The processing power of today’s smartphones are several thousand times greater than that of the computers that landed a man on the moon in 1969. These devices connect the majority of the human population, and they’re only ten years old.
In that short period, smartphones have become intertwined with our lives in countless ways. Few of us get around without the help of ridesharing and navigation apps such as Lyft and Waze. On vacation, novel marine-transport apps enable us to hitch a ride from local boat owners to reach an island. While we’re away, we can also read our email, connect with friends back home, check to make sure we turned the heat down, make some changes to our investment portfolio, and buy travel insurance for the return trip. Maybe we’ll browse the Internet for personalized movie recommendations or for help choosing a birthday gift that we forgot to buy before leaving. We also can create and continually update a vacation photo gallery—and even make a few old-fashioned phone calls.
Then we go back to work—where the recognition and embrace of digital is far less complete. Our work involves advising the leaders of large organizations. And as we look at this small device and all the digital change and revolutionary potential within it, we feel the urge to send every CEO we know a wake-up call. Many think that having a few digital initiatives in the air constitutes a digital strategy—it does not. Going forward, digital strategy needs to be a heck of a lot different from what they have today, or they’re not going to make it.
We find that a surprisingly large number underestimate the increasing momentum of digitization, the behavioral changes and technology driving it, and, perhaps most of all, the scale of the disruption bearing down on them. Many companies are still locked into strategy-development processes that churn along on annual cycles. Only 8 percent of companies we surveyed recently said their current business model would remain economically viable if their industry keeps digitizing at its current course and speed.
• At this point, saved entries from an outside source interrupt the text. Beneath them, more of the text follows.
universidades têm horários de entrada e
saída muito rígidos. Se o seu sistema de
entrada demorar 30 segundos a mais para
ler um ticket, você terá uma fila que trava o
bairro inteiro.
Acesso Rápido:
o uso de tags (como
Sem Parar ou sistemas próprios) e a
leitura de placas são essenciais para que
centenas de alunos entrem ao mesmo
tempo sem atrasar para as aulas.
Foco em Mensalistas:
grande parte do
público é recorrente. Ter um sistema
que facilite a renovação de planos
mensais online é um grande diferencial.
How can this be, at a moment when virtually every company in the world is worried about its digital future? In other words, why are so many digital strategies failing? The answer has to do with the magnitude of the disruptive economic force digital has become and its incompatibility with traditional economic, strategic, and operating models. This article unpacks five issues that, in our experience, are particularly problematic. We hope they will awaken a sense of urgency and point toward how to do better. (For more on how companies are redefining their digital strategies, see “Responding to digital threats.”)
[Here is the first pitfall.]
Pitfall 1: Fuzzy definitions
When we talk with leaders about what they mean by digital, some view it as the upgraded term for what their IT function does. Others focus on digital marketing or sales. But very few have a broad, holistic view of what digital really means. We view digital as the nearly instant, free, and flawless ability to connect people, devices, and physical objects anywhere. By 2025, some 20 billion devices will be connected, nearly three times the world population. Over the past two years, such devices have churned out 90 percent of the data ever produced. Mining this data greatly enhances the power of analytics, which leads directly to dramatically higher levels of automation—both of processes and, ultimately, of decisions. All this gives birth to brand-new business models. Think about the opportunities that telematics have created for the insurance industry. Connected cars collect real-time information about a customer’s driving behavior. The data allow insurers to price the risk associated with a driver automatically and more accurately, creating an opportunity to offer direct, pay-as-you-go coverage and bypassing today’s agents.
Lacking a clear definition of digital, companies struggle to connect digital strategy to their business, leaving them adrift in the fast-churning waters of digital adoption and change. What’s happened with the smartphone over the past ten years should haunt you—and no industry will be immune.